• Work request
Read the records beneath this task and copy every line that contains the string "doit".

• Given records
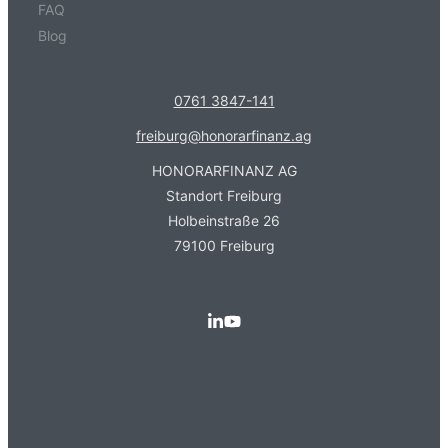
FAQ
Blog
0761 3847-141
freiburg@honorarfinanz.ag
HONORARFINANZ AG
Standort Freiburg
Holbeinstraße 26
79100 Freiburg
Kundenbewertungen und Erfahrungen zu
Honorarfinanz AG - Freiburg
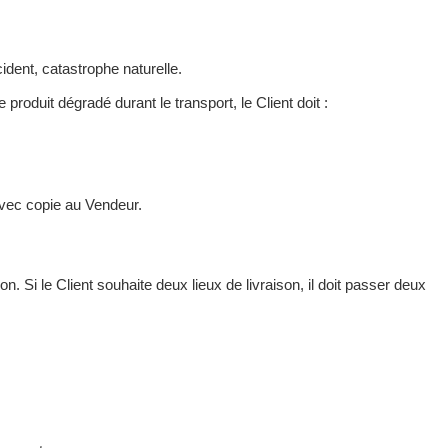
dent, catastrophe naturelle.
produit dégradé durant le transport, le Client doit :
vec copie au Vendeur.
n. Si le Client souhaite deux lieux de livraison, il doit passer deux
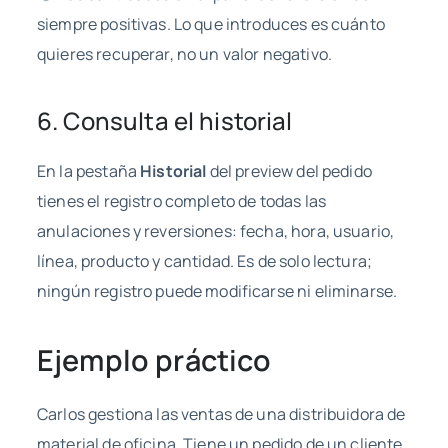
siempre positivas. Lo que introduces es cuánto
quieres recuperar, no un valor negativo.
6. Consulta el historial
En la pestaña
Historial
del preview del pedido
tienes el registro completo de todas las
anulaciones y reversiones: fecha, hora, usuario,
línea, producto y cantidad. Es de solo lectura;
ningún registro puede modificarse ni eliminarse.
Ejemplo práctico
Carlos gestiona las ventas de una distribuidora de
material de oficina. Tiene un pedido de un cliente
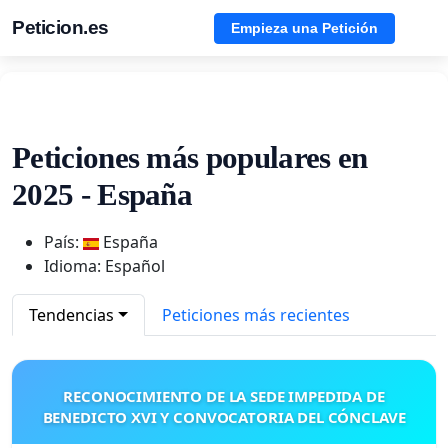
Peticion.es
Empieza una Petición
Peticiones más populares en
2025 - España
País:
España
Idioma: Español
Tendencias
Peticiones más recientes
RECONOCIMIENTO DE LA SEDE IMPEDIDA DE
BENEDICTO XVI Y CONVOCATORIA DEL CÓNCLAVE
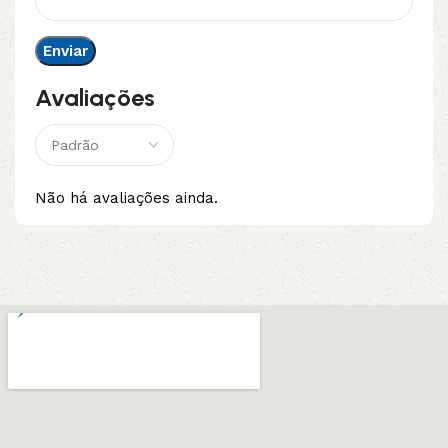
Avaliações
Não há avaliações ainda.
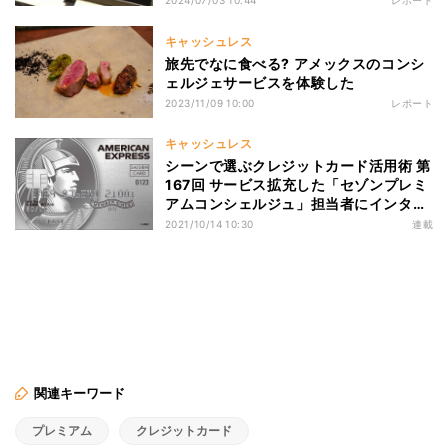
2024/07/03 10:44
レポート
キャッシュレス
旅先でなに食べる? アメックスのコンシ
ェルジェサービスを体験した
2023/11/09 10:00
レポート
キャッシュレス
シーンで選ぶクレジットカード活用術 第
167回 サービス拡充した「セゾンプレミ
アムコンシェルジュ」担当者にインタビ
ュー
2021/10/14 10:30
連載
関連キーワード
プレミアム
クレジットカード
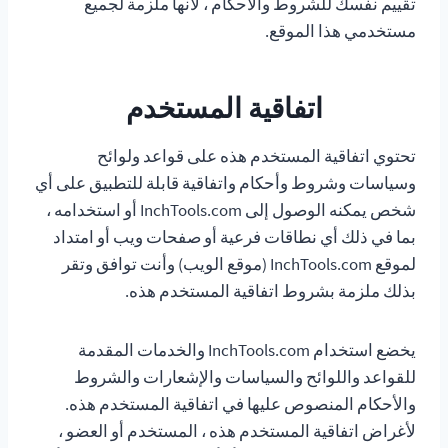
تقييم نفسك للشروط والأحكام ، لأنها ملزمة لجميع
مستخدمي هذا الموقع.
اتفاقية المستخدم
تحتوي اتفاقية المستخدم هذه على قواعد ولوائح
وسياسات وشروط وأحكام واتفاقية قابلة للتطبيق على أي
شخص يمكنه الوصول إلى InchTools.com أو استخدامه ،
بما في ذلك أي نطاقات فرعية أو صفحات ويب أو امتداد
لموقع InchTools.com (موقع الويب) وأنت توافق وتقر
بذلك ملزمة بشروط اتفاقية المستخدم هذه.
يخضع استخدام InchTools.com والخدمات المقدمة
للقواعد واللوائح والسياسات والإشعارات والشروط
والأحكام المنصوص عليها في اتفاقية المستخدم هذه.
لأغراض اتفاقية المستخدم هذه ، المستخدم أو العضو ،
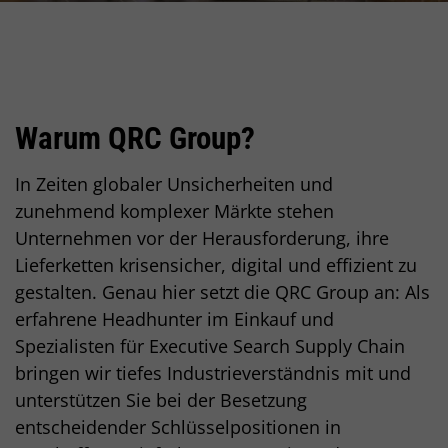
Warum QRC Group?
Einleitung
In Zeiten globaler Unsicherheiten und
zunehmend komplexer Märkte stehen
Unternehmen vor der Herausforderung, ihre
Lieferketten krisensicher, digital und effizient zu
gestalten. Genau hier setzt die QRC Group an: Als
erfahrene Headhunter im Einkauf und
Spezialisten für Executive Search Supply Chain
bringen wir tiefes Industrieverständnis mit und
unterstützen Sie bei der Besetzung
entscheidender Schlüsselpositionen in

• Task answer
produit dégradé durant le transport, le Client doit :
n. Si le Client souhaite deux lieux de livraison, il doit passer deux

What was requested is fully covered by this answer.